═══ Records for this task ═══
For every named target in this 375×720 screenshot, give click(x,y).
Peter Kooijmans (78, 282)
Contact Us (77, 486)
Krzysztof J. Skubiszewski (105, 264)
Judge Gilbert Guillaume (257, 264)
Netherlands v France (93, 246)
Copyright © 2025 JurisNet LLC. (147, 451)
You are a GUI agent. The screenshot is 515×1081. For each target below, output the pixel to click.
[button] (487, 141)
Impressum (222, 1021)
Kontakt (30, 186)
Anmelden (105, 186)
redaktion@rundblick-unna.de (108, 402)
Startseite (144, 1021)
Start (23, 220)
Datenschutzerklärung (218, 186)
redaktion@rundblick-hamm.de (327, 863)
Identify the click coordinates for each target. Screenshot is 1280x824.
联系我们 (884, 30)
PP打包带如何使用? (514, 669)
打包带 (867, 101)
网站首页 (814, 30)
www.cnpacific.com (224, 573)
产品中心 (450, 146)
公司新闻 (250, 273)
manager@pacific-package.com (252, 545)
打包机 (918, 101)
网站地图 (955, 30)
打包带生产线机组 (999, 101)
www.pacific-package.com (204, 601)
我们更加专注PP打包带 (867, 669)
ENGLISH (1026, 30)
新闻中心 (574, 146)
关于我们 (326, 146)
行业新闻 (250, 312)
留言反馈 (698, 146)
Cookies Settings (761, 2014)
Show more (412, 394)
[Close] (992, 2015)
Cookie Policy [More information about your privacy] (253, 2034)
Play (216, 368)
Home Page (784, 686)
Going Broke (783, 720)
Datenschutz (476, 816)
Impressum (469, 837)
═══
**About this exercise**
Retype the material above, line by line, exactly.

**Answer**
For every named target in this 375×720 screenshot, give click(x,y).
Peter Kooijmans (78, 282)
Contact Us (77, 486)
Krzysztof J. Skubiszewski (105, 264)
Judge Gilbert Guillaume (257, 264)
Netherlands v France (93, 246)
Copyright © 2025 JurisNet LLC. (147, 451)
You are a GUI agent. The screenshot is 515×1081. For each target below, output the pixel to click.
[button] (487, 141)
Impressum (222, 1021)
Kontakt (30, 186)
Anmelden (105, 186)
redaktion@rundblick-unna.de (108, 402)
Startseite (144, 1021)
Start (23, 220)
Datenschutzerklärung (218, 186)
redaktion@rundblick-hamm.de (327, 863)
Identify the click coordinates for each target. Screenshot is 1280x824.
联系我们 (884, 30)
PP打包带如何使用? (514, 669)
打包带 (867, 101)
网站首页 (814, 30)
www.cnpacific.com (224, 573)
产品中心 (450, 146)
公司新闻 (250, 273)
manager@pacific-package.com (252, 545)
打包机 (918, 101)
网站地图 (955, 30)
打包带生产线机组 (999, 101)
www.pacific-package.com (204, 601)
我们更加专注PP打包带 (867, 669)
ENGLISH (1026, 30)
新闻中心 (574, 146)
关于我们 (326, 146)
行业新闻 (250, 312)
留言反馈 (698, 146)
Cookies Settings (761, 2014)
Show more (412, 394)
[Close] (992, 2015)
Cookie Policy [More information about your privacy] (253, 2034)
Play (216, 368)
Home Page (784, 686)
Going Broke (783, 720)
Datenschutz (476, 816)
Impressum (469, 837)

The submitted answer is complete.